# [Work item]
The response must contain every line below in which "nuevo" appears.

####

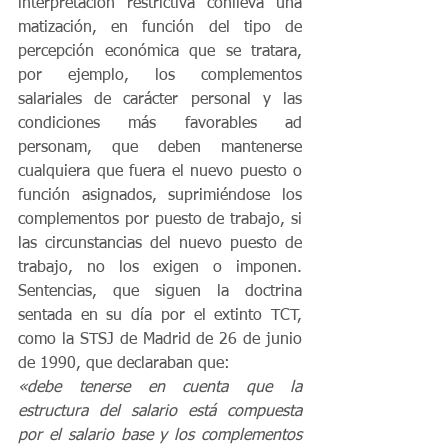
interpretación restrictiva conlleva una 
matización, en función del tipo de 
percepción económica que se tratara, 
por ejemplo, los complementos 
salariales de carácter personal y las 
condiciones más favorables ad 
personam, que deben mantenerse 
cualquiera que fuera el nuevo puesto o 
función asignados, suprimiéndose los 
complementos por puesto de trabajo, si 
las circunstancias del nuevo puesto de 
trabajo, no los exigen o imponen. 
Sentencias, que siguen la doctrina 
sentada en su día por el extinto TCT, 
como la STSJ de Madrid de 26 de junio 
de 1990, que declaraban que:
«debe tenerse en cuenta que la 
estructura del salario está compuesta 
por el salario base y los complementos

####

# [Finished task]
cualquiera que fuera el nuevo puesto o 
las circunstancias del nuevo puesto de 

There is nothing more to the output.